The Trilogy Modum: Sex Abuse and the Connection to Repetitive Dysfunction

In coining the term “Trilogy Modum,” I aim to illuminate a complex interplay of dysfunctions and attitudes that individuals, both men and women, develop due to three primary causative factors: physical, sexual, or emotional abuse; the experience of being an adult child of an alcoholic (or any form of substance abuse); and addiction to pornography. Each of these factors, when considered in isolation, presents a significant challenge to one’s well-being. However, when these elements converge, their combined impact can be profoundly destructive, capable of undermining and obliterating healthy aspects of emotional and physical health.

In this exploration, I will delve into each aspect of this triad of harm, with the hope that you will recognize the potent synergy that arises when these conditions coexist. While each can be individually traumatic, their combined effect can be devastating, hindering personal growth and disrupting healthy emotional and physical development.

Physical, Sexual, and Emotional Abuse

The first component of the Trilogy Modum is the presence of physical, emotional, and sexual abuse. These forms of abuse are tragically pervasive in our society and around the world. While pinpointing exact figures remains challenging, the available statistics paint a stark picture of the problem’s magnitude.

According to the National Coalition Against Domestic Violence (NCADV), an average of nearly 2,000 individuals in the United States experience physical abuse at the hands of an intimate partner each day. The NCADV also estimates that one in four women and one in nine men will endure severe intimate partner physical violence in their lifetimes. Moreover, the Center for Family Justice (CFFJ) estimates that one in four women and one in six men will experience sexual abuse during their lives. Disturbingly, reports of child abuse are made every ten seconds in the United States, as reported by the American Society for the Positive Care of Children. By the age of eighteen, one in three girls and one in seven boys will have been sexually assaulted. This painful reality affects countless individuals who experienced such trauma in their childhood and now carry those scars into adulthood. I speak from experience, as I am one of them.

Abuse, in any form, is a source of trauma. While trauma is an unfortunate reality of life, it should not deter us from seeking to understand how we have arrived at a point where dysfunctional patterns hinder our progress and prevent us from living fulfilling lives. These patterns can manifest in various aspects of life, from professional endeavors to personal relationships, and can even result in a pervasive sense of sadness within oneself. While I don’t suggest that therapy is a universal solution, I firmly believe that each of us must take responsibility for the final outcome of our lives. Every ingredient that has contributed to shaping who we are matters and plays a role in how we perceive life and relationships.

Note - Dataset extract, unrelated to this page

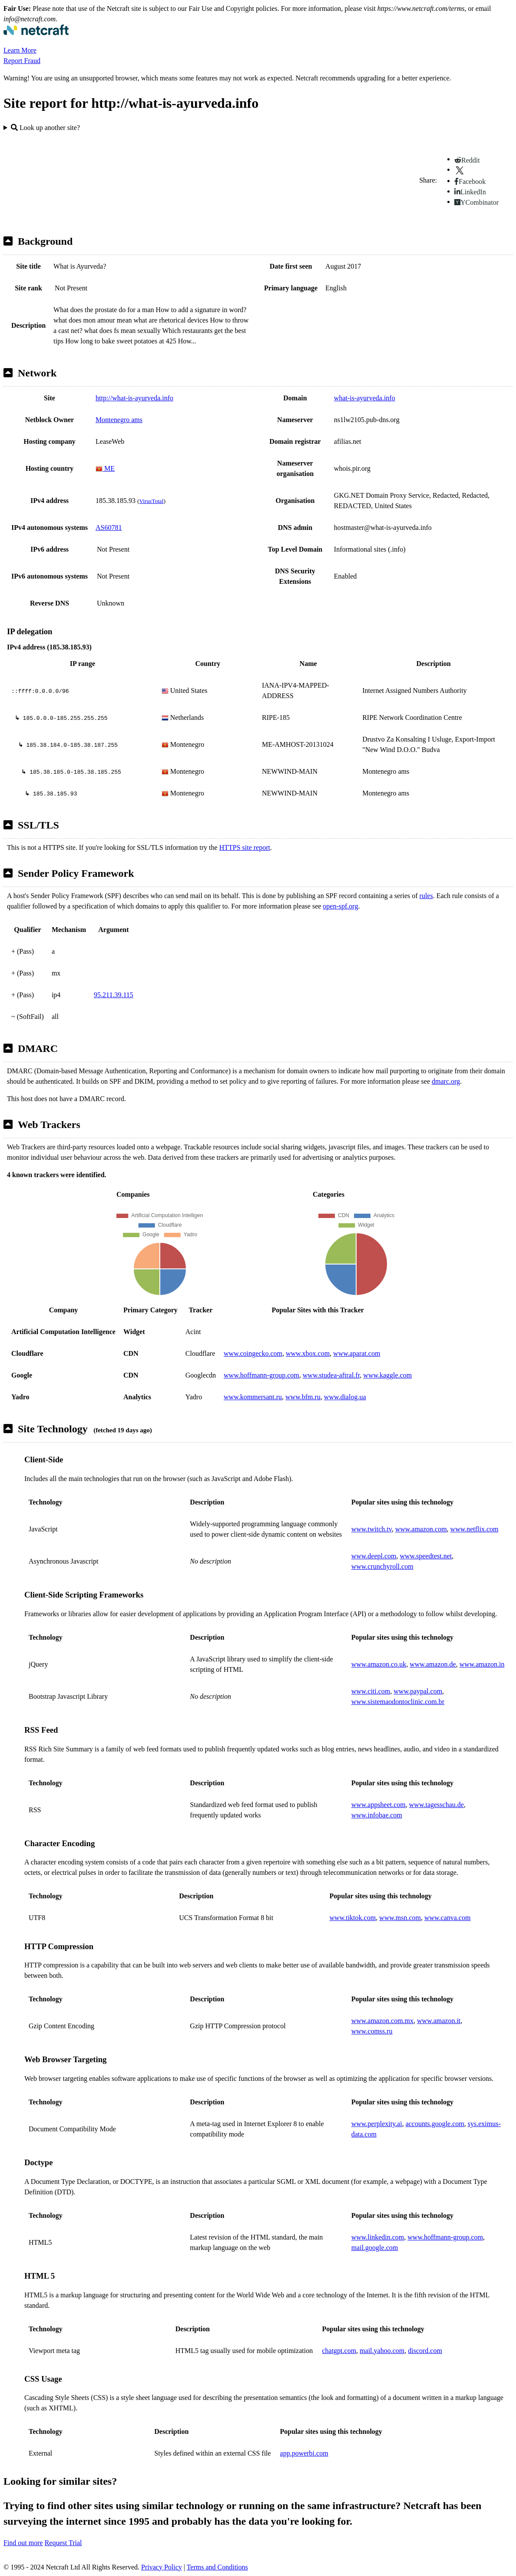  Describe the element at coordinates (382, 2350) in the screenshot. I see `mail.yahoo.com` at that location.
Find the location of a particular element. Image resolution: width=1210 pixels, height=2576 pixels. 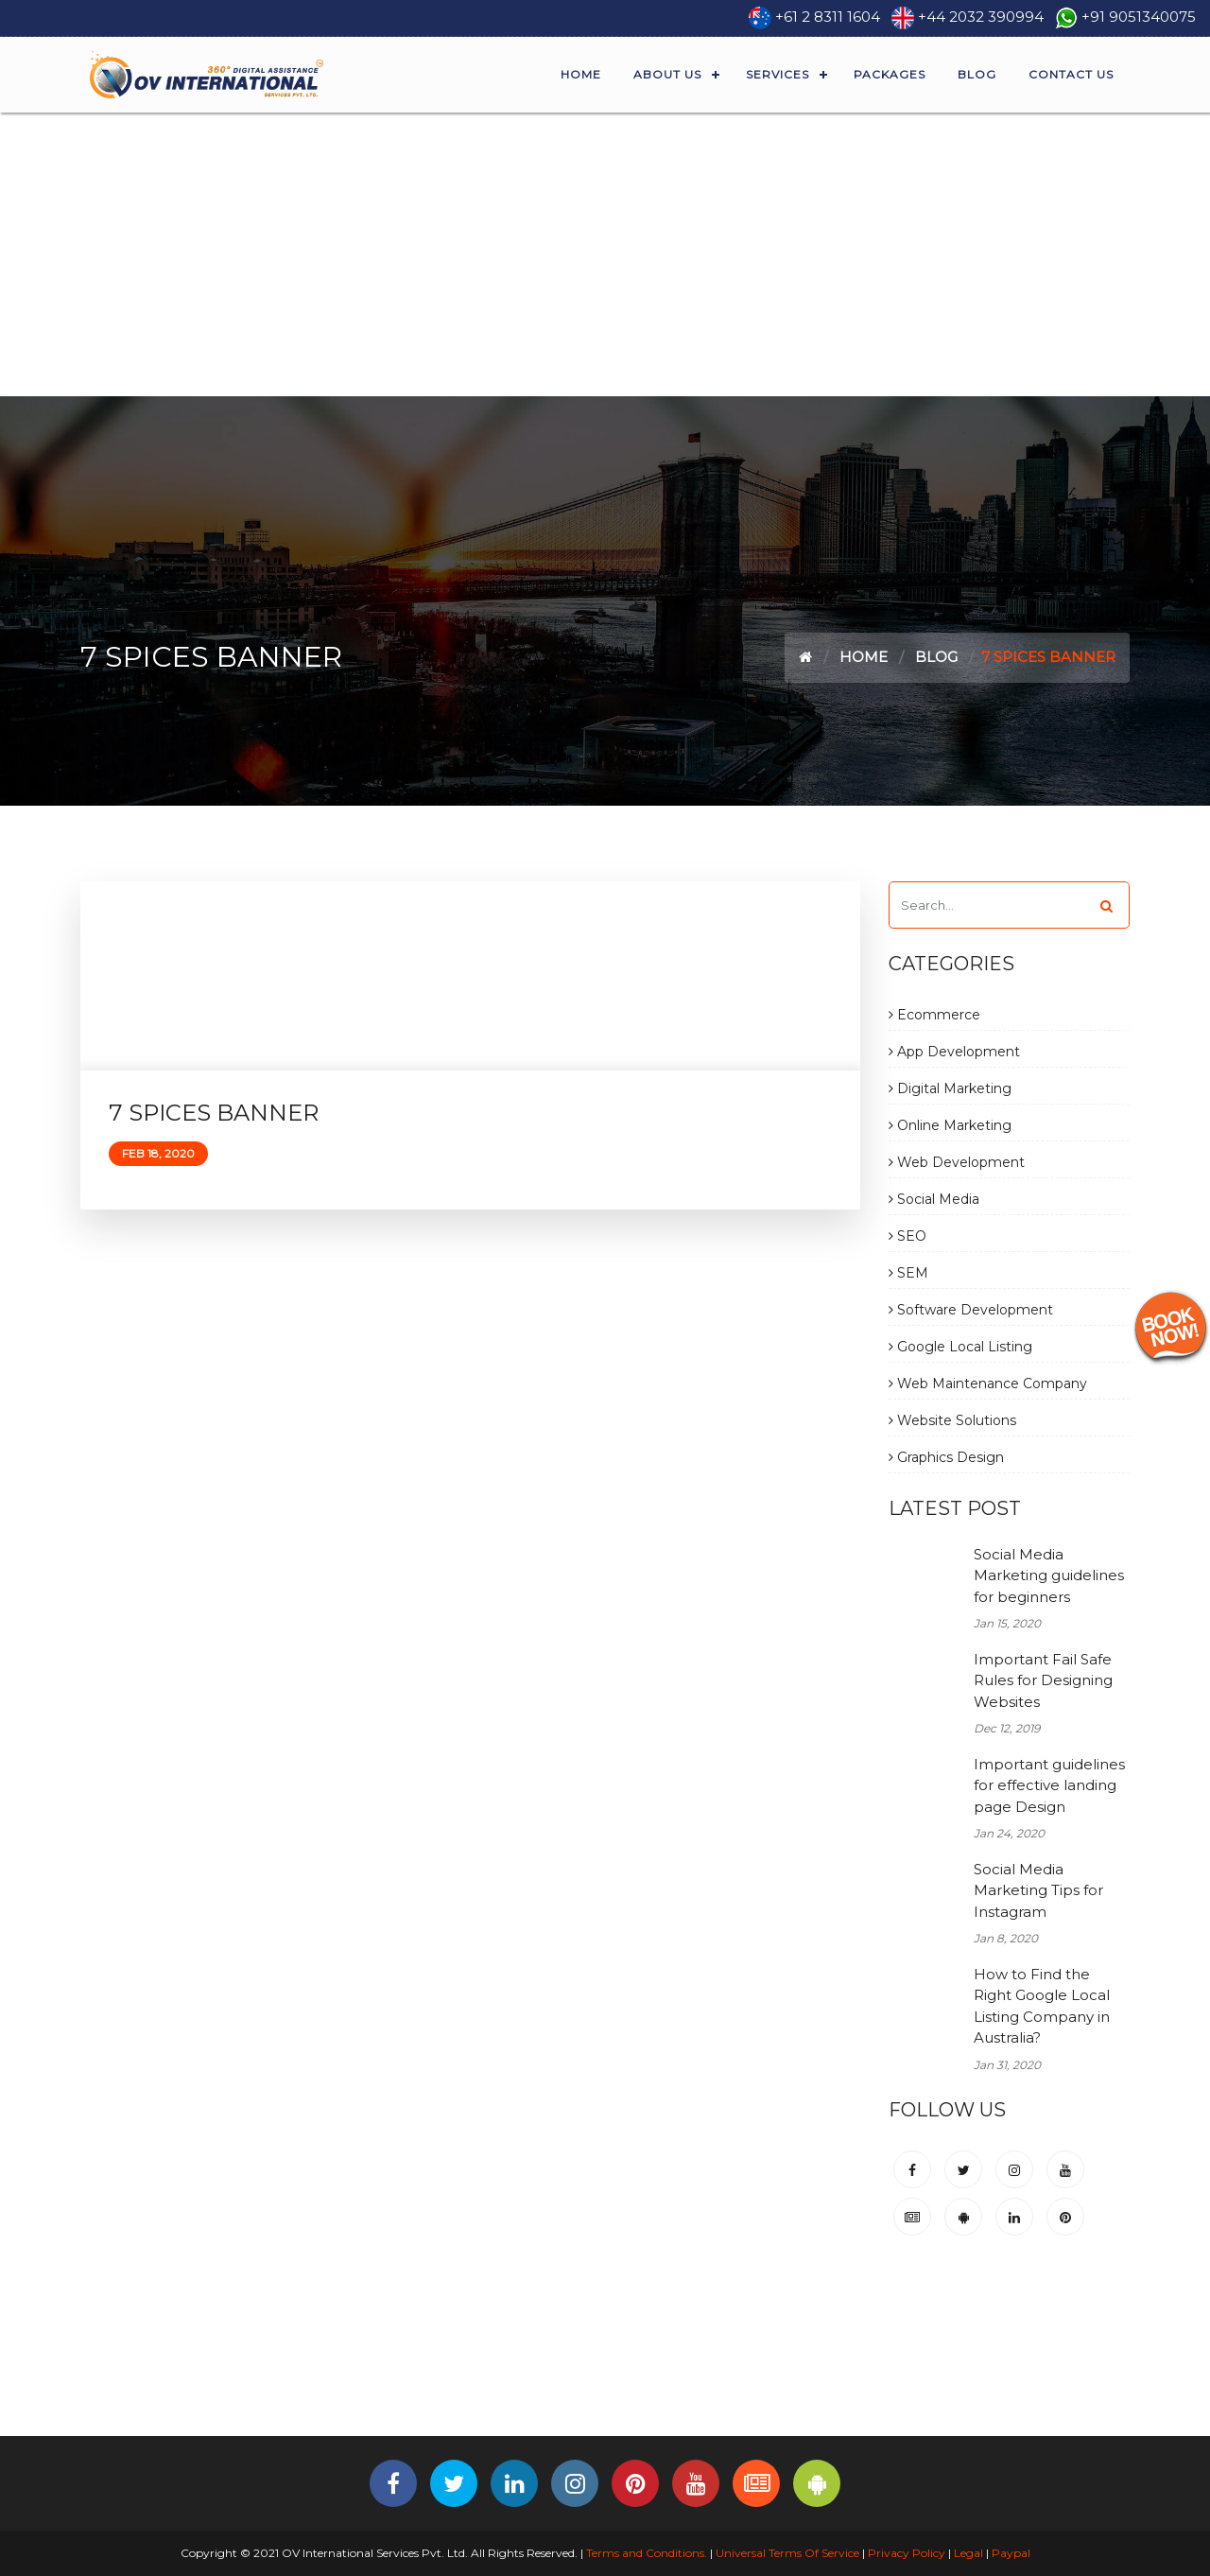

Men and women develop a tough exterior and avoid confronting the thoughts and feelings that shape them. However, I eventually realized that exploring one’s background and the factors that have influenced one’s development can have a significant impact on how one lives life. For me, it meant recognizing that certain thought patterns had been established that defined my persona. Early on, I harbored anger toward the world, and I attempted to use that anger to dominate my personal relationships and achieve professional success. This anger did propel me forward to a certain extent. It fueled my ambition to become a lawyer and directed my efforts toward achieving my goals.

However, I soon found myself caught in a destructive cycle. I was relentlessly pushing myself, but I wasn’t progressing as I desired. Something was holding me back, and I knew it was rooted in my mindset. For some reason, I was preventing myself from achieving greater success.

I came to understand that it wasn’t necessarily the trauma itself that was hindering me, but rather the emotional and functional dynamics I had developed to cope with those issues. I had created mechanisms for dealing with the external world. Anger, being “pumped up,” and unwavering determination became my emotional drugs of choice.

The crucial aspect of this realization was understanding how I interacted emotionally and mentally with the world. My perspective and approach to situations were leading me to a dead end. Anger and determination could only take me so far. I realized that I had to stop viewing myself and the world through the lens I had created as a child. I needed to forge a new perspective, to open my mind to see the true Jim Crawford, with all his imperfections and strengths, and to abandon the old methodologies that governed my approach to life, including personal relationships and business endeavors.

As the blurring of the old lens began to fade, I gained clarity and newfound understanding. Suddenly, I became receptive to criticism, acknowledging my need for new ways to approach and engage in personal relationships and business dealings. Each of us can observe the same object and offer a slightly different description of its true nature. This is due to our individual perceptions. We tend to navigate our entire world through perceptions established long ago. We interpret issues, events, people, jobs, and life through the frameworks we created in the past. These are the ingredients that shape the final product—our lives.

Sexual, physical, and emotional abuse can introduce an ingredient that leads individuals to view the world in a dysfunctional way for much of their lives. The key lies in unraveling these created thoughts and discarding them. Bake a new cake with new ingredients that you understand. This is the first step in understanding why you repeat the same patterns. Instead of defending your actions, dissect them and understand their origins.